WORK ITEM:
Wherever the word "Diesel" shows up in the data, report the line it sits in.

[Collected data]
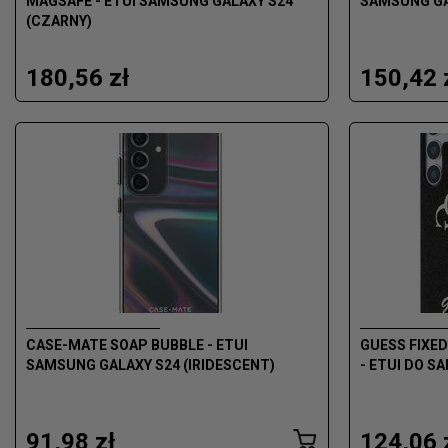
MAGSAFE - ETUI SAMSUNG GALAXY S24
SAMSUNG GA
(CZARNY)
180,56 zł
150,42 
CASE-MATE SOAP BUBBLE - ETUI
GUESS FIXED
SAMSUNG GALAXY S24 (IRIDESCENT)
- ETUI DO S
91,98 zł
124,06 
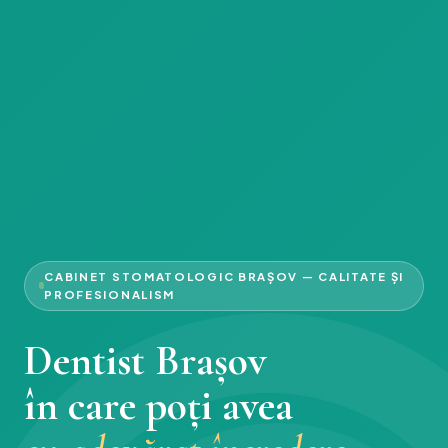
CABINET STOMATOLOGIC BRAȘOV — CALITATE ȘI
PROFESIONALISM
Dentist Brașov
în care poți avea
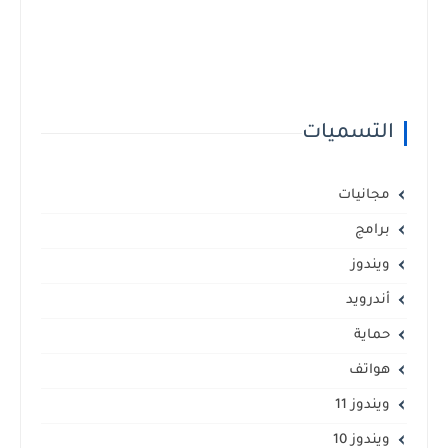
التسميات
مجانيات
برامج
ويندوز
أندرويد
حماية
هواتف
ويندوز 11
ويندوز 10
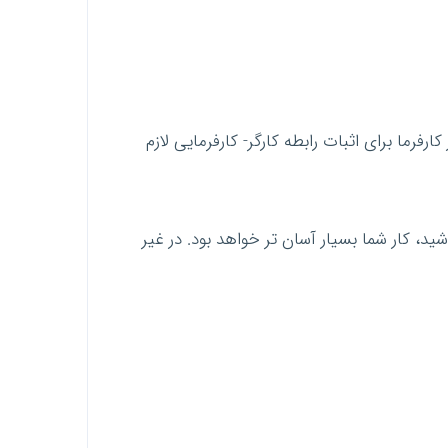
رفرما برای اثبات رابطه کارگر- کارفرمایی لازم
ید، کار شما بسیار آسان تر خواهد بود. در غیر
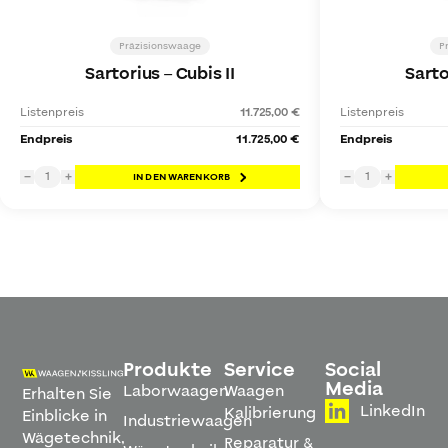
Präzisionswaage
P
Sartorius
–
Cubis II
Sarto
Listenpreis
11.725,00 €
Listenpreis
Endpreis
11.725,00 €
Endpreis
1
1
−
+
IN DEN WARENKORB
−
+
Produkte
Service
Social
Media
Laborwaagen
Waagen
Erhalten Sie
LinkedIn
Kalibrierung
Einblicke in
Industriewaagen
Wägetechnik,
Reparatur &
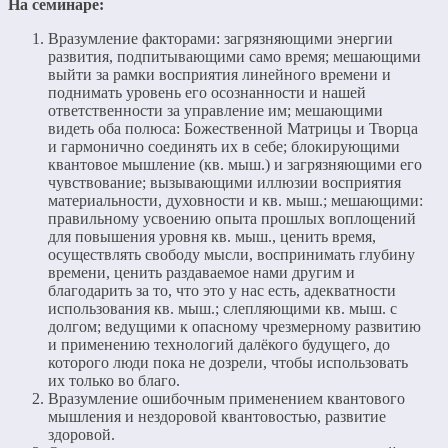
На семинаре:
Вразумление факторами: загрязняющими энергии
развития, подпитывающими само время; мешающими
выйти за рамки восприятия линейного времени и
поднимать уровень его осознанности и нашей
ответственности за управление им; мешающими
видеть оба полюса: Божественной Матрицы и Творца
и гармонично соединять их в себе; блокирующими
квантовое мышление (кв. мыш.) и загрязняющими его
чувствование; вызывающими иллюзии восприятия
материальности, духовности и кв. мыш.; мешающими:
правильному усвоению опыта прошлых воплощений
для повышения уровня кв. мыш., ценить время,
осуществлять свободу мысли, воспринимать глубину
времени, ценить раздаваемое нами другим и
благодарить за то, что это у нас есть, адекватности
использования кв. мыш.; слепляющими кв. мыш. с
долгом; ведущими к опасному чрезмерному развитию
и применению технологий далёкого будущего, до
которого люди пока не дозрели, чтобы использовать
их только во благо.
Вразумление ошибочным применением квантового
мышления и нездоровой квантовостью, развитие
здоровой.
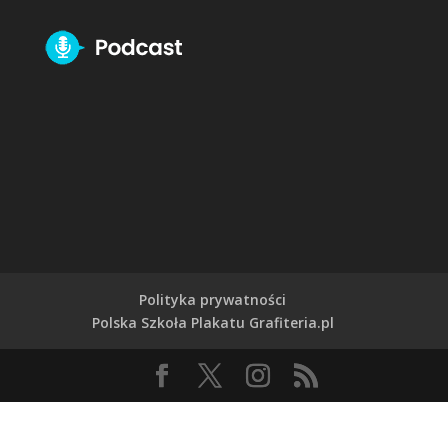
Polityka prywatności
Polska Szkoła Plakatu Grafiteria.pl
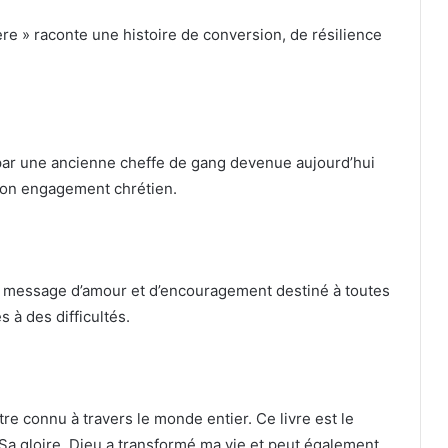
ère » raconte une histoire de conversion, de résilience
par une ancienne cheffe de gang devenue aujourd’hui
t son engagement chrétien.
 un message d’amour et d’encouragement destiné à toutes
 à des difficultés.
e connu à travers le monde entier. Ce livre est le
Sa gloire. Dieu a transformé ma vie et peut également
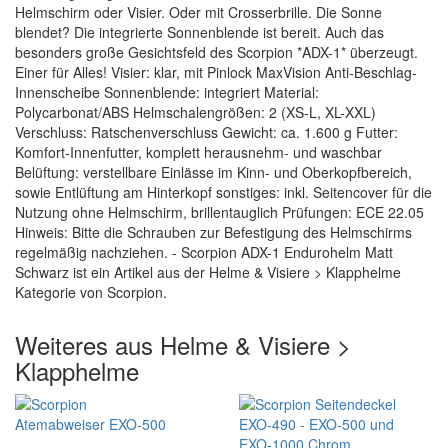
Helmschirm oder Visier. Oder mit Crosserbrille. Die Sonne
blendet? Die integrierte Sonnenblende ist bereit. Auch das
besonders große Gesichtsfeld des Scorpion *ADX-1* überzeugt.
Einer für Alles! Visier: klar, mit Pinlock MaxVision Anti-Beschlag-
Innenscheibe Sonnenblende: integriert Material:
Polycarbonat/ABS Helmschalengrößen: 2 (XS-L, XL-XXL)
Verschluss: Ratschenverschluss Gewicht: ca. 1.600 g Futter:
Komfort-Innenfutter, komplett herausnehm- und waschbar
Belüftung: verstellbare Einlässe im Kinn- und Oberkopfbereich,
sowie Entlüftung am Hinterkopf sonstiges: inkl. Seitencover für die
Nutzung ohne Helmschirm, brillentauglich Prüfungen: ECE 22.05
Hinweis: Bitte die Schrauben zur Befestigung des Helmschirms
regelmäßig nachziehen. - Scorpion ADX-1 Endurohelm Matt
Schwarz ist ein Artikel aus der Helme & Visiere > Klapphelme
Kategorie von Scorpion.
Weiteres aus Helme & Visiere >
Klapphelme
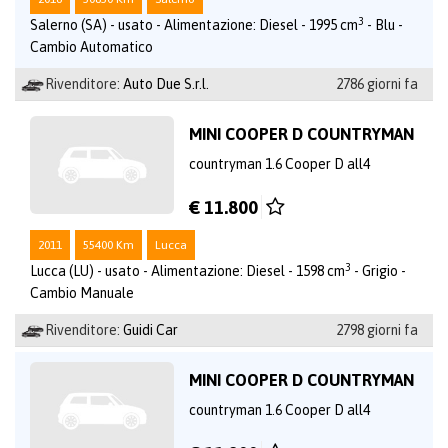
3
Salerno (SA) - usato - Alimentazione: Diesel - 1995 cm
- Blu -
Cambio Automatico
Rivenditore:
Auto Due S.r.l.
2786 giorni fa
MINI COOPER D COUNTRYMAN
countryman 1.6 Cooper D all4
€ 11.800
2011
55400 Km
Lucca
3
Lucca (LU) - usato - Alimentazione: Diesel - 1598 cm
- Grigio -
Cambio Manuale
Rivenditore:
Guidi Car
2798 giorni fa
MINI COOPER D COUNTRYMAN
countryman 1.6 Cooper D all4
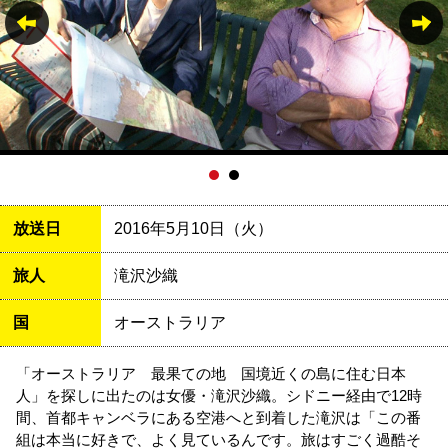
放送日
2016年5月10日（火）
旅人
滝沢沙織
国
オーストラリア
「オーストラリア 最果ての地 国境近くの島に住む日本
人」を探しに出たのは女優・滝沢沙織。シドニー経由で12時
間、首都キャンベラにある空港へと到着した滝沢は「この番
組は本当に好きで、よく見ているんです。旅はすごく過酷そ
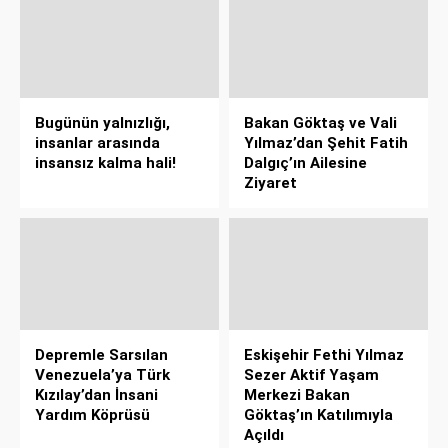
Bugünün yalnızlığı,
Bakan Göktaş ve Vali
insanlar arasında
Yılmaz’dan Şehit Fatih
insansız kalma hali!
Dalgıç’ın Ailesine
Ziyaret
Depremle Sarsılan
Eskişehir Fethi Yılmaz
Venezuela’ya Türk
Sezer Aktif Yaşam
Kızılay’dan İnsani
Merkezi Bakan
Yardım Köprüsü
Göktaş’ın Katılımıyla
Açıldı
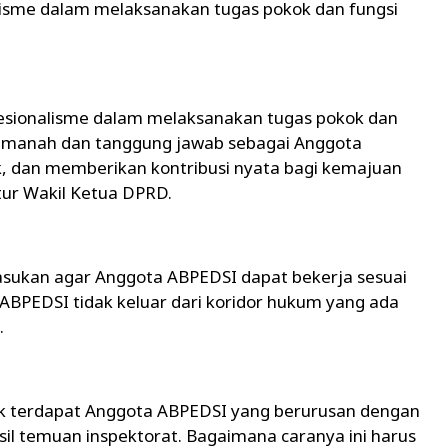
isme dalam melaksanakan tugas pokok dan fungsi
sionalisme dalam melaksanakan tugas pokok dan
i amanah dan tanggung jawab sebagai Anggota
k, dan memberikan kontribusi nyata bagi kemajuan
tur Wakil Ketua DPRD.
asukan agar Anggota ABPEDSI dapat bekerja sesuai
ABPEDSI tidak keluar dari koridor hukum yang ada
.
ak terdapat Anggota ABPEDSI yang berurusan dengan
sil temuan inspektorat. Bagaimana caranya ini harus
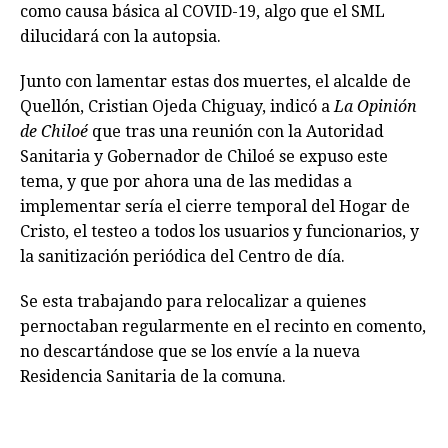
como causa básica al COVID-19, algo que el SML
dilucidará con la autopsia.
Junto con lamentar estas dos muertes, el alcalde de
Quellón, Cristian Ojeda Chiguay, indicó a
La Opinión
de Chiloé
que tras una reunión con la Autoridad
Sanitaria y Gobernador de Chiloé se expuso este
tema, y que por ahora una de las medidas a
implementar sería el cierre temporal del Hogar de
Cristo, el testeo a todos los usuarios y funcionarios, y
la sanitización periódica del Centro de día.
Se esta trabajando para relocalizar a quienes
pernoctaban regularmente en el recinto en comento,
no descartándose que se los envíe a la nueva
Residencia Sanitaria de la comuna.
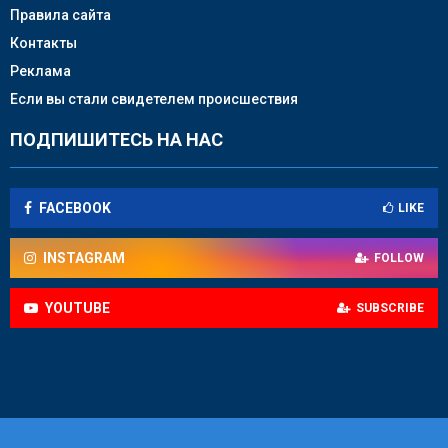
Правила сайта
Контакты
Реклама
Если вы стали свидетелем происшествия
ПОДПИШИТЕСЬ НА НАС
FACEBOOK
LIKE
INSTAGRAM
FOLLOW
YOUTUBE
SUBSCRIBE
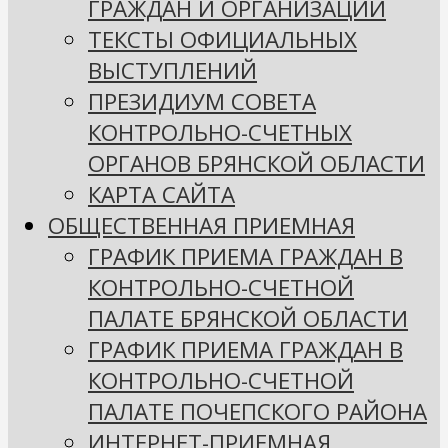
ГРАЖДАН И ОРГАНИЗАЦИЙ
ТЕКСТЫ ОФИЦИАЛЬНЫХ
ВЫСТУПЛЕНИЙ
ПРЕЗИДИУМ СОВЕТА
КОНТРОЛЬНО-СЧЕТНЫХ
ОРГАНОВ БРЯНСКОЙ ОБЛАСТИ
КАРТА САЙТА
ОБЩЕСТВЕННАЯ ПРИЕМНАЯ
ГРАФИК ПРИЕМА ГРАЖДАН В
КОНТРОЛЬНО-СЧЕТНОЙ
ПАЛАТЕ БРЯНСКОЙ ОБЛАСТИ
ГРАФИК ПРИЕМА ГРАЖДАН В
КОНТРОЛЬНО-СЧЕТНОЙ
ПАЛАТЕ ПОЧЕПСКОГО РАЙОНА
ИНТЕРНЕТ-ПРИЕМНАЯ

PROBLEM SOLUTION:
Salerno (SA) - usato - Alimentazione: Diesel - 1995 cm
Lucca (LU) - usato - Alimentazione: Diesel - 1598 cm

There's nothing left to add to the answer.